僕自身はイスラム教徒だろうがそうでなかろうが全ての人間は"正義"を持っているし、僕はそれを信じている。イスラム教徒に限定して考えると、私たちの預言者でもあるモハメッドは私たちに「もし無実の人の魂を殺したとしたら、全ての人類を殺すのと同じだ"って教えている。
イスラムでは無実の人を殺めることは一番大きな罪なんだ。後で詳しく説明するけど、9月11日に起こったことは実際に僕の人生をこれまでに無いほど変えたよ。明確にしておきたいことは僕はあの日に起きたことを推奨、応援することは絶対にないってことだよ。あのテロ攻撃で亡くなった人々、ビルの中に取り残された人々を救いに行った消防士の方々には心から同情する。
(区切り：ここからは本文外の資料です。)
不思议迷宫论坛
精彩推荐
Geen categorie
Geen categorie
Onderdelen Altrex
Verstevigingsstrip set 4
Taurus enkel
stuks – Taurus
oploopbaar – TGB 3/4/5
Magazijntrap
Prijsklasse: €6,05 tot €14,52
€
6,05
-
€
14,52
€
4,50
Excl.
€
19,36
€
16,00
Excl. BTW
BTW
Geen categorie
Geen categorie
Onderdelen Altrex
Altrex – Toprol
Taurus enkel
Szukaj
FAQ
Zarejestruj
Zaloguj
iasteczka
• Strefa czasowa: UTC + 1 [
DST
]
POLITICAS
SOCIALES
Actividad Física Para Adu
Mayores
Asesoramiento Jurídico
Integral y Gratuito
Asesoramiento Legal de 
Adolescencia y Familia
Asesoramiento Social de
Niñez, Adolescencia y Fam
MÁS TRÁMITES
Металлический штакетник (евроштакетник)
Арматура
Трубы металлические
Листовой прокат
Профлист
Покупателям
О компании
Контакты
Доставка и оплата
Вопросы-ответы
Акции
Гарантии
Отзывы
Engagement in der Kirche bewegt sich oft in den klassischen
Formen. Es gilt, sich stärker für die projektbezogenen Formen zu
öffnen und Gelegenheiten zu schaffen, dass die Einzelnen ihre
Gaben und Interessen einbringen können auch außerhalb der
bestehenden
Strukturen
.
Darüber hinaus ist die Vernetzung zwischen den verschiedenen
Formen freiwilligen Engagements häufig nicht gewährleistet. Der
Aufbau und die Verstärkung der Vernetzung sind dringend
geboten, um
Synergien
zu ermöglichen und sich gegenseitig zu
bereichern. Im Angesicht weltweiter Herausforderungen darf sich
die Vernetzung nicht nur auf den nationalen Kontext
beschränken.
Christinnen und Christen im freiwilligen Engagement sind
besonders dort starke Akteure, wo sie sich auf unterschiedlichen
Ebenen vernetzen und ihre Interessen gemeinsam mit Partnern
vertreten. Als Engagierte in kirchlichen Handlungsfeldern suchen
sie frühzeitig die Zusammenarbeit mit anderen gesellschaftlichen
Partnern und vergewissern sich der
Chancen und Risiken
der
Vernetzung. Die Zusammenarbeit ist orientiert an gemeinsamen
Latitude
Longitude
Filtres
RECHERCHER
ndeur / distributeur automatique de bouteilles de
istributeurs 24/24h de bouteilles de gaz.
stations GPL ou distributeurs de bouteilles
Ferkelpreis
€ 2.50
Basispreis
でも同時に、イラクで"国際テロリズムを駆逐する"っていう大義名分で殺された無実の人々や、アフガニスタンで家を失った多くの人々、殺された人々のことも考えるよ。一番重要な事実だと思うことは9.11の背後で動いていた人間が完璧には分かっていないということ。だからこそ、特定の集団、特定の国に住む人々が思い込みによって非難されるべきではないと思う。個人的にはあの日から続いているアメリカの捜査でこの事件がイスラムが責任を負うような罪だってことを証明できていないと思う。
あの日から10年過ぎた今思うことは、証拠がない思い込みのようなものを見たり、読んだりして、それを真実だと信じる人がこの世界に氾濫していることだね。言語学者のノーム・チョムスキーも似たようなことを言っているよね。
学校の先生だって、僕たちイスラム教徒を違う目で見てた
あの日が僕の人生をどんな状況を変えたかについて話させてもらうと、あの事件は僕の人生を大きく変えた。当時は未だ学生で、学校から家に戻ってテレビを付けてみたらビン・ラディンがアメリカにジハード(聖戦)を宣言したっていう事実に困惑したよ。だって、ジハードって言葉はそんな意味じゃないし、西側でイスラム教がこんな風に伝えられているっていう事実にショックを受けたよ。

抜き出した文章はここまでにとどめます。